7 - 9 minutos de leituraModo Leitura

Aqui neste Observatório da Imprensa um leitor, dizendo-se
funcionário público de Brasília, questionou o que lhe pareceu contraditório
no artigo Por que tanto
estardalhaço em torno de um sequestro que não ocorreu?
:
a minha afirmação
de que nada havia de errado na escolha de Delfim Netto como alvo de sequestro
em 1969 e a crítica que fiz à Folha de S. Paulo por
trombetear tal episódio.






Meu comentário de resposta ao leitor me permitiu abordar um outro ângulo
da questão: o imenso desconhecimento do que foi a ditadura brasileira e a
dificuldade para transmitir tais informações ao grande público, já que a
indústria cultural não colabora (muito pelo contrário!). Então, só um público
mais seletivo tem uma idéia aproximada da realidade do período. A maioria dos
cidadãos fica à mercê da propaganda enganosa da extrema direita.

Daí eu ter advertido desde o primeiro momento: ruim mesmo seria a
utilização panfletária da reportagem da Folha por parte dos sites e
correntes de e-mails fascistas. É o que Antonio Roberto Espinosa, em carta ao
ombudsman Carlos Eduardo Lins da Silva, afirma estar ocorrendo.

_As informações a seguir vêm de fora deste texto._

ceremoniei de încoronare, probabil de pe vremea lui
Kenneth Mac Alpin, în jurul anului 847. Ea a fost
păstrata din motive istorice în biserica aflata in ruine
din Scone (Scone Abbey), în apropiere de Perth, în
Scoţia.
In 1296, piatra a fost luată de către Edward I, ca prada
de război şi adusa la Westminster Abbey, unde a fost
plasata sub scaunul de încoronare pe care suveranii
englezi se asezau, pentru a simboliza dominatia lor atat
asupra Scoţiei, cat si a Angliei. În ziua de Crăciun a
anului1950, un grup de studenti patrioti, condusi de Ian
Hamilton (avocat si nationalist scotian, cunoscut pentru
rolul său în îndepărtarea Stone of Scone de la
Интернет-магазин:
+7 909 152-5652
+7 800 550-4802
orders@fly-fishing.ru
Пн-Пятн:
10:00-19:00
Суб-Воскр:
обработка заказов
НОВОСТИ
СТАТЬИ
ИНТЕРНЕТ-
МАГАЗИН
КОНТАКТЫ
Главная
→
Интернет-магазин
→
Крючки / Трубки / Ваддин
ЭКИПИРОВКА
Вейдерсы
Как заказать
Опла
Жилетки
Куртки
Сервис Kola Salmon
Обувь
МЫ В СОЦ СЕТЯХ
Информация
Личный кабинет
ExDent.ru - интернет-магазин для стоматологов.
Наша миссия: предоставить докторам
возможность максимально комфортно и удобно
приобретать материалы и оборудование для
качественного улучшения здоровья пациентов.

Quanto aos próprios leitores do matutino, boa parte deles é capaz de
perceber as manipulações grosseiras da repórter e chegar a uma conclusão
diametralmente oposta àquela que a Folha tentou plantar em sua cabeça.

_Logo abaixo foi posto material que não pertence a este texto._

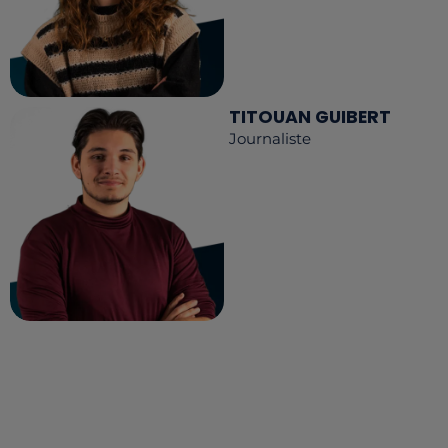
TITOUAN GUIBERT
Journaliste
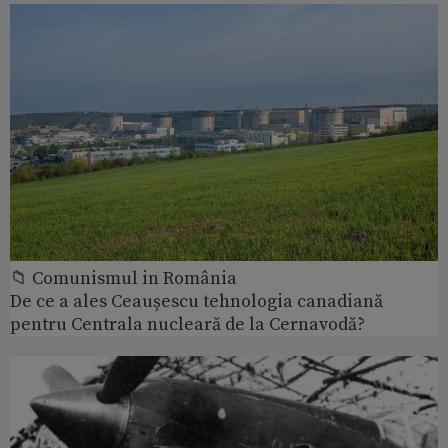
📁 Comunismul in România
De ce a ales Ceaușescu tehnologia canadiană
pentru Centrala nucleară de la Cernavodă?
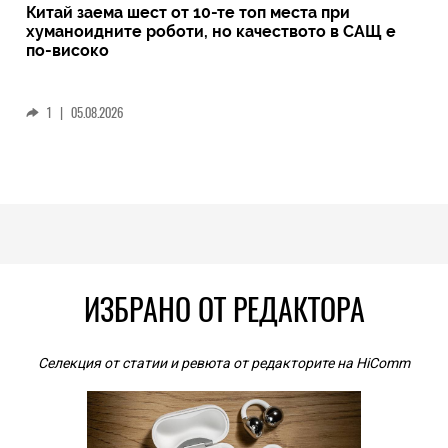
Китай заема шест от 10-те топ места при
хуманоидните роботи, но качеството в САЩ е
по-високо
1
|
05.08.2026
ИЗБРАНО ОТ РЕДАКТОРА
Селекция от статии и ревюта от редакторите на HiComm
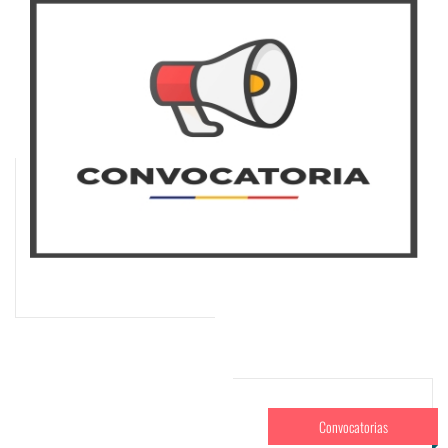
Convocatorias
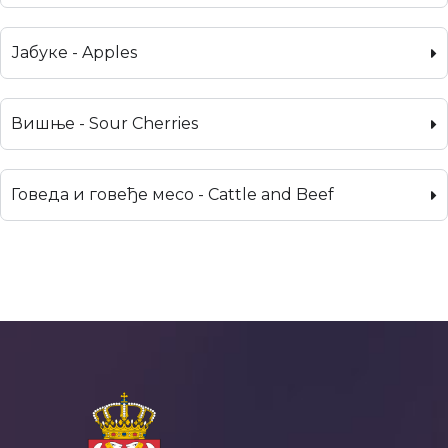
Јабуке - Apples
Вишње - Sour Cherries
Говеда и говеђе месо - Cattle and Beef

Quando se fala que os resistentes assaltavam bancos e sequestravam
diplomatas, o cidadão comum forma um juízo a partir das circunstâncias
atuais. Ele não sabe que isto se passou sob um regime totalitário nem a
indústria cultural cumpre seu dever de inteirá-lo disto (pelo contrário,
deturpa a verdade histórica, vendendo gato por lebre, ou seja, ditadura como ditabranda…). Também
ignora o que seja um movimento de resistência à tirania, como o que
protagonizamos no Brasil e os que existiram em países submetidos ao
nazifascismo.

Alienação e infantilização

Já não existem tantas pessoas vivas que eram adultas nos anos de chumbo e,
menos ainda, que tivessem conhecimento do que acontecia, mas não era
noticiado por força da censura e das intimidações de todo tipo que a imprensa
sofria (desde a prisão de jornalistas até os atentados que os terroristas do
CCC cometiam, com a conivência do regime).

Além disto, há a tendência que os idosos têm de colorir as lembranças do
passado, apenas porque eram ativos e vigorosos então. Com avaliações
distorcidas pelo saudosismo, eles informam muito mal as novas gerações.

Finalmente, não devemos esquecer que o cidadão comum brasileiro tem muita
tolerância ao totalitarismo – tanto que consentiu em viver sob ditadura por
mais de um terço do século passado. Há brasileiros que verdadeiramente
apreciavam ser reduzidos à infantilização por um regime de força, assim como
é frequente encontrarmos velhos italianos elogiando os tempos em que viviam
debaixo das botas de Mussolini e "os trens chegavam sempre no
horário"…

Devido a todos esses fatores, a pregação demagógica, simplista e falaciosa
da extrema direita é mais facilmente aceita pelos leigos do que a verdade dos
historiadores e das pessoas familiarizadas com a jurisprudência internacional
e os valores civilizados.

Assim, o desserviço prestado pela Folha, magnificando um episódio
sem nenhuma relevância jornalística, foi colar na imagem de Dilma Rousseff
vários adjetivos que causam imenso mal se não forem compreendidos dentro do
contexto dos anos de chumbo.

Quem sabe o que realmente acontecia, tende a concluir que Delfim Netto
merecia mesmo ser sequestrado e trocado pelas vítimas de sua canetada infame
ao assinar o AI-5, autorizando e coonestando todas as atrocidades cometidas
pela repressão ditatorial. Mas para quem não tem o quadro real na cabeça
e fiar-se nas informações da Folha parecerá que Dilma era uma
contraventora. E foi exatamente esta a intenção do jornal, imputando-lhe
responsabilidade num projeto que, ao que tudo indica, estava sendo
desenvolvido apenas por Antonio Roberto Espinosa e só seria submetido ao
comando Nacional da VAR-Palmares mais tarde; e que, além disto tudo, não saiu
da prancheta.

Folha vende gato por lebre

Aliás, um erro crasso que não está sendo destacado nesta polêmica é o de
que a reportagem da Folha sutilmente induziu os leitores a acreditarem
que a escolha de Delfim Netto como alvo de sequestro se explicaria por ele
ser "símbolo do milagre econômico", o ministro da Fazenda "que
sustentava a popularidade dos generais com um crescimento econômico de 9,5%
em 1969". Ou seja, sugere-se que os guerrilheiros, malvados como eles
só, estariam ressentidos com o boom econômico e seu alegado artífice.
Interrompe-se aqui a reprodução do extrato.